Namun, di balik narasi efisiensi dan modernisasi, Aktivis 98 mencium risiko penguasaan aset negara oleh kelompok terbatas. “Tanpa pengawasan independen, Danantara bisa menjadi alat monopoli oligarki,” kata Deni Kurniawan, Presidium dari Lampung.

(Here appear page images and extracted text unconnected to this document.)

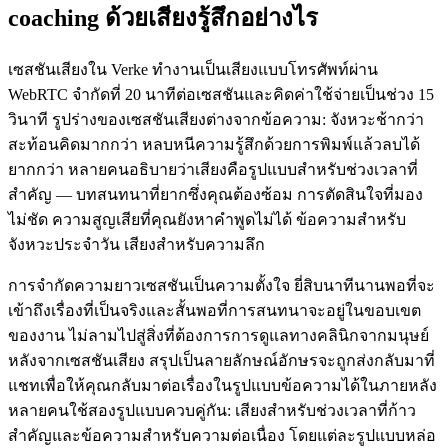
coaching ด้วยเสียงรู้สึกอย่างไร
เซสชันเสียงใน Verke ทำงานเป็นเสียงแบบโทรศัพท์ผ่าน
WebRTC จำกัดที่ 20 นาทีต่อเซสชันและคิดค่าใช้จ่ายเป็นช่วง 15
วินาที รูปร่างของเซสชันเสียงต่างจากข้อความ: จังหวะช้ากว่า
สะท้อนคิดมากกว่า หลบหนีความรู้สึกด้วยการพิมพ์แล้วลบได้
ยากกว่า หลายคนอธิบายว่าเสียงคือรูปแบบสำหรับช่วงเวลาที่
สำคัญ — บทสนทนาที่ยากซึ่งคุณต้องซ้อม การตัดสินใจที่มอง
ไม่ชัด ความสูญเสียที่คุณยังหาคำพูดไม่ได้ ข้อความสำหรับ
จังหวะประจำวัน เสียงสำหรับความลึก
การจำกัดความยาวเซสชันเป็นความตั้งใจ ยี่สิบนาทีนานพอที่จะ
เข้าถึงเรื่องที่เป็นจริงและสั้นพอที่การสนทนาจะอยู่ในขอบเขต
ของงาน ไม่ลามไปสู่สิ่งที่ต้องการการดูแลทางคลินิกจากมนุษย์
หลังจากเซสชันเสียง สรุปเป็นลายลักษณ์อักษรจะถูกส่งกลับมาที่
แชทเพื่อให้คุณกลับมาต่อเรื่องในรูปแบบข้อความได้ในภายหลัง
หลายคนใช้สองรูปแบบควบคู่กัน: เสียงสำหรับช่วงเวลาที่ก้าว
สำคัญและข้อความสำหรับความต่อเนื่อง โดยแต่ละรูปแบบหล่อ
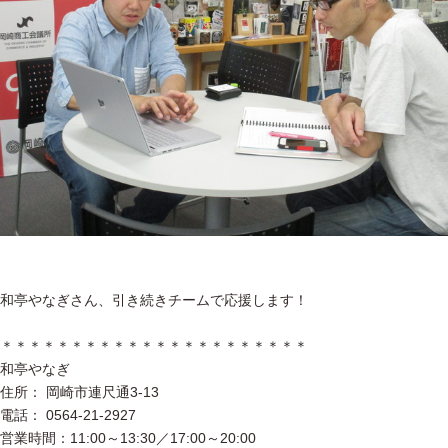
和亭やなぎさん、引き続きチームで応援します！
＊＊＊＊＊＊＊＊＊＊＊＊＊＊＊＊＊＊＊＊＊＊
和亭やなぎ
住所： 岡崎市連尺通3-13
電話： 0564-21-2927
営業時間：11:00～13:30／17:00～20:00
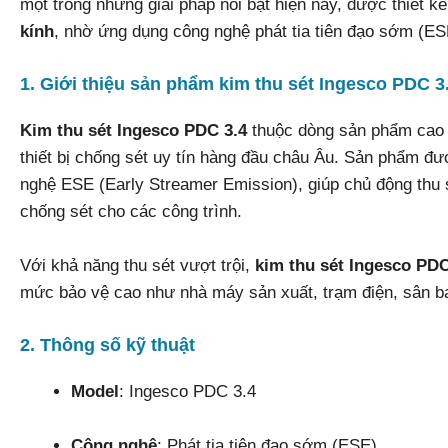
một trong những giải pháp nổi bật hiện nay, được thiết k
kính
, nhờ ứng dụng công nghệ phát tia tiên đạo sớm (ESE
1. Giới thiệu sản phẩm kim thu sét Ingesco PDC 3
Kim thu sét Ingesco PDC 3.4
thuộc dòng sản phẩm cao 
thiết bị chống sét uy tín hàng đầu châu Âu. Sản phẩm đư
nghệ ESE (Early Streamer Emission), giúp chủ động thu 
chống sét cho các công trình.
Với khả năng thu sét vượt trội,
kim thu sét Ingesco PDC
mức bảo vệ cao như nhà máy sản xuất, trạm điện, sân ba
2. Thông số kỹ thuật
Model
: Ingesco PDC 3.4
Công nghệ
: Phát tia tiên đạo sớm (ESE)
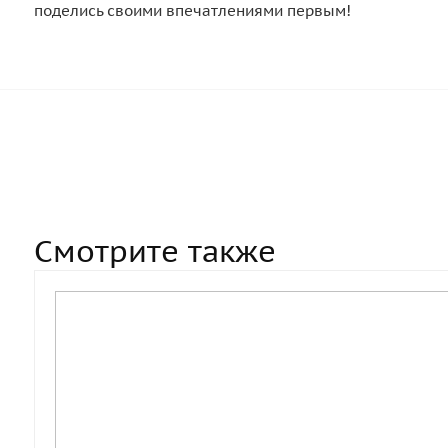
поделись своими впечатлениями первым!
Смотрите также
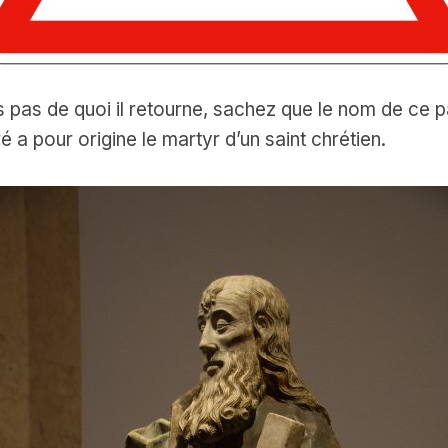
s pas de quoi il retourne, sachez que le nom de ce
é a pour origine le martyr d’un saint chrétien.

Sejumlah ekonom yang dihubungi oleh awak media, mengamini kekhawatiran itu. Berdasarkan dokumen internal Kementerian BUMN yang diperoleh redaksi, pengelolaan Danantara membuka ruang kemitraan jangka panjang dengan konsorsium swasta yang memiliki rekam jejak hubungan politik dengan lingkar kekuasaan. Pola ini mirip dengan pengelolaan beberapa proyek strategis era sebelumnya yang akhirnya memicu konflik kepentingan.
Kebijakan Fiskal yang Menguntungkan Korporasi Besar
Aktivis 98 juga mengkritisi kebijakan insentif pajak yang dinilai terlalu berpihak pada perusahaan besar, termasuk tax holiday untuk sektor industri tertentu. Menurut Anton, Presidium dari Jakarta, kebijakan itu menggerus potensi penerimaan negara dan memperlebar kesenjangan ekonomi.
“Beban fiskal terbesar harus dipikul yang punya kemampuan lebih. Kalau ini dibiarkan, rakyat akan membayar mahal dalam bentuk layanan publik yang makin tipis,” ujarnya.
Analisis Badan Kebijakan Fiskal Kementerian Keuangan yang bocor ke publik tahun lalu menunjukkan, 70 persen penerima insentif pajak berasal dari korporasi multinasional. Sebagian di antaranya terafiliasi dengan perusahaan yang namanya muncul dalam daftar Panama Papers dan Pandora Papers.
Dorongan Reformasi Politik
Selain isu ekonomi, mereka menuntut reformasi politik melalui revisi UU Partai Politik dan UU Pemilu. Aktivis 98 mendorong agar parliamentary threshold dan presidential threshold pada Pemilu 2029 ditetapkan 0 persen. Mereka juga menuntut pemisahan jadwal Pemilu Nasional dan Pemilu Daerah sesuai Putusan MK No. 135, serta verifikasi partai politik oleh Mahkamah Konstitusi.
“Kami ingin memastikan Indonesia Emas 2045 adalah milik seluruh rakyat, bukan proyek eksklusif elit politik,” ujar Deni.
Empat Tuntutan Resmi Aktivis 98:
1. Mendesak Presiden Prabowo segera melakukan reshuffle kabinet.
2. Mengkaji ulang kebijakan insentif pajak yang membebani rakyat.
3. Memastikan Danantara dikelola untuk kepentingan publik.
4. Mendorong revisi UU politik yang lebih demokratis.
Konteks Politik
Desakan ini datang di tengah rumor reshuffle yang berhembus kencang di Senayan. Beberapa nama menteri yang disorot publik berasal dari kalangan profesional yang disebut-sebut memiliki kedekatan dengan kelompok usaha besar. Bagi Aktivis 98, inilah momen untuk mengembalikan arah kebijakan ke jalur konstitusi, bukan ke meja lobi bisnis.